# What video game system do you own?



## piranha 13 (Feb 16, 2003)

Which do you own? If theres any that I forgot please say what it is. I have a PS2.


----------



## Judazzz (Jan 13, 2003)

PC only here


----------



## piranha 13 (Feb 16, 2003)

damn....how could i forget about PC.


----------



## Judazzz (Jan 13, 2003)

Traitor


----------



## piranha 13 (Feb 16, 2003)

I'm sitting at a damn PC and cant remeber to put PC in the poll.


----------



## Judazzz (Jan 13, 2003)

Lol!


----------



## piranha 13 (Feb 16, 2003)

i'm probably retarded


----------



## marco (Jan 2, 2003)

you forgot ps1 in there. i have playstation 1. with syphon filter 2. and gt2. OH! OH! i also play counter-strike...

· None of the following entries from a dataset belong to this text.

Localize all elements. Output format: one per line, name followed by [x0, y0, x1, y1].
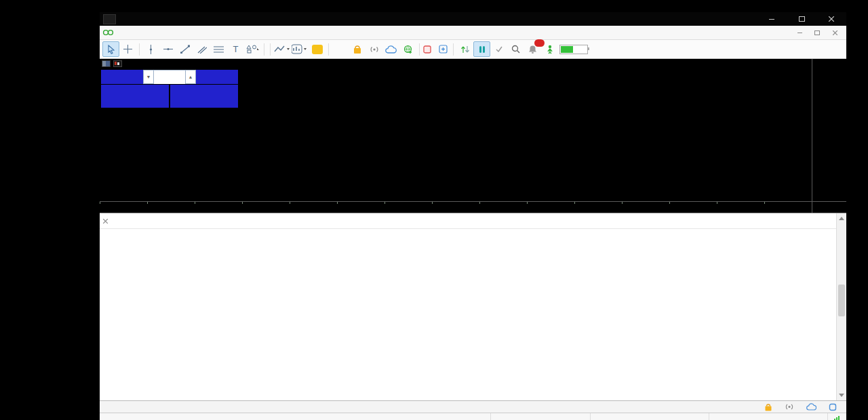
status-spacer1	[591, 413, 709, 420]
chart-restore-icon[interactable]	[812, 28, 822, 37]
chart-close-icon[interactable]	[830, 28, 840, 37]
notification-badge	[534, 39, 545, 47]
status-bar	[100, 413, 846, 420]
chart-window-controls	[795, 28, 840, 37]
cursor-tool-icon[interactable]	[102, 41, 119, 57]
notifications-bell-icon[interactable]	[524, 41, 541, 57]
app-icon	[103, 14, 116, 24]
toolbar: T	[100, 40, 846, 59]
channel-tool-icon[interactable]	[193, 41, 210, 57]
terminal-close-icon[interactable]	[100, 219, 111, 224]
status-connection[interactable]	[828, 413, 846, 420]
sell-price-button[interactable]	[101, 85, 169, 108]
status-spacer2	[709, 413, 828, 420]
chart-type-icon[interactable]	[273, 41, 291, 57]
axis-corner	[812, 201, 846, 213]
connection-bars-icon	[832, 415, 840, 420]
volume-dropdown-icon[interactable]: ▼	[143, 70, 154, 84]
test-link[interactable]	[829, 403, 840, 411]
close-icon[interactable]	[825, 14, 837, 24]
maximize-icon[interactable]	[795, 14, 808, 24]
buy-price-button[interactable]	[170, 85, 238, 108]
signals-icon[interactable]	[366, 41, 382, 57]
metatrader-logo-icon	[100, 28, 117, 37]
horizontal-line-tool-icon[interactable]	[159, 41, 176, 57]
pause-icon[interactable]	[473, 41, 490, 57]
title-bar	[100, 12, 846, 26]
connection-battery-icon	[559, 45, 588, 54]
market-link[interactable]	[764, 403, 775, 411]
volume-field-wrap	[154, 70, 185, 84]
vps-link[interactable]	[806, 403, 819, 411]
fibonacci-tool-icon[interactable]	[210, 41, 227, 57]
chart-symbol-row	[102, 60, 125, 67]
chart-plot[interactable]: ▼ ▲	[100, 59, 812, 201]
table-header-row	[100, 213, 846, 229]
deposit-icon[interactable]	[309, 41, 326, 57]
trendline-tool-icon[interactable]	[176, 41, 193, 57]
mt5-window: T	[100, 12, 846, 420]
price-axis[interactable]	[812, 59, 846, 201]
volume-increase-icon[interactable]: ▲	[185, 70, 196, 84]
status-profile[interactable]	[491, 413, 591, 420]
search-icon[interactable]	[507, 41, 524, 57]
vps-cloud-icon[interactable]	[382, 41, 399, 57]
algo-trading-button[interactable]	[422, 41, 434, 57]
menu-bar	[100, 26, 846, 40]
terminal-panel	[100, 213, 846, 400]
scroll-thumb[interactable]	[838, 285, 845, 316]
window-controls	[766, 14, 837, 24]
sort-arrows-icon[interactable]	[456, 41, 473, 57]
time-axis[interactable]	[100, 201, 812, 213]
one-click-trading-panel: ▼ ▲	[101, 70, 238, 108]
indicators-icon[interactable]	[291, 41, 309, 57]
vertical-line-tool-icon[interactable]	[142, 41, 159, 57]
scroll-up-icon[interactable]	[839, 217, 844, 220]
new-order-button[interactable]	[438, 41, 450, 57]
shapes-tool-icon[interactable]	[244, 41, 261, 57]
market-icon[interactable]	[349, 41, 366, 57]
crosshair-tool-icon[interactable]	[119, 41, 136, 57]
ide-button[interactable]	[332, 41, 349, 57]
sell-button[interactable]	[101, 70, 143, 84]
chart-area[interactable]: ▼ ▲	[100, 59, 846, 213]
check-icon[interactable]	[490, 41, 507, 57]
text-tool-icon[interactable]: T	[227, 41, 244, 57]
status-help-text	[100, 413, 491, 420]
community-globe-icon[interactable]	[399, 41, 416, 57]
volume-input[interactable]	[154, 71, 185, 84]
table-scrollbar[interactable]	[836, 213, 846, 400]
chart-minimize-icon[interactable]	[795, 28, 804, 37]
chart-bars-icon	[113, 60, 122, 67]
terminal-tabs-bar	[100, 400, 846, 413]
buy-button[interactable]	[196, 70, 238, 84]
scroll-down-icon[interactable]	[839, 394, 844, 397]
signals-link[interactable]	[785, 403, 797, 411]
bottom-utils	[764, 403, 840, 411]
minimize-icon[interactable]	[766, 14, 778, 24]
chart-flag-icon	[102, 60, 111, 67]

i cant afford anything else. my fish come first. i just bought an ac 500. and another tronic 200wat heater. and a huge carton of aquarium salt. im really poor now. i have a nickle to my name.


----------



## piranha 13 (Feb 16, 2003)

damn...forgot ps1 also. Maybe i shouldn't have said "If theres any that I forgot please say what it is".


----------



## Judazzz (Jan 13, 2003)

Just try again








It whores up your post count nicely, and you can show to all of us you're not completely retarded







j/k


----------



## Innes (Jan 13, 2003)

it doesn't matter if you missed off the PC, because everyone has one to vist the site!

N64!


----------



## Young Gotti (Jan 29, 2003)

PS2


----------



## ProdigalMarine (Jan 31, 2003)

Judazzz said:


> Just try again
> 
> 
> 
> ...


 ...i see you're talking from experience then aren't you juda?














...as for me, i have a ps2 AND a pc....


----------



## Judazzz (Jan 13, 2003)

You call me retarded, boy


----------



## ProdigalMarine (Jan 31, 2003)

Judazzz said:


> It whores up your post count nicely


 lets try this again, shall we?..................

............as i said earlier...speaking from experience arn't you?.......

...........and no you're not retarded, just malfunctioning thats all







...i'll be sure to send you to a nice old folks home when you're old and ripe.....


----------



## Judazzz (Jan 13, 2003)

lol, malfunctioning?!?!?!?
Never thought of that, although it IS kinda weird that I don't feel my right leg anymore, and that my heart only beats like 3 times per minute


----------



## MPower (Jan 29, 2003)

I have hooked up are

NES, Super Nintendo,Nintendo 64, Sega CDX, Sega Saturn, DreamCast, PS2, Xbox.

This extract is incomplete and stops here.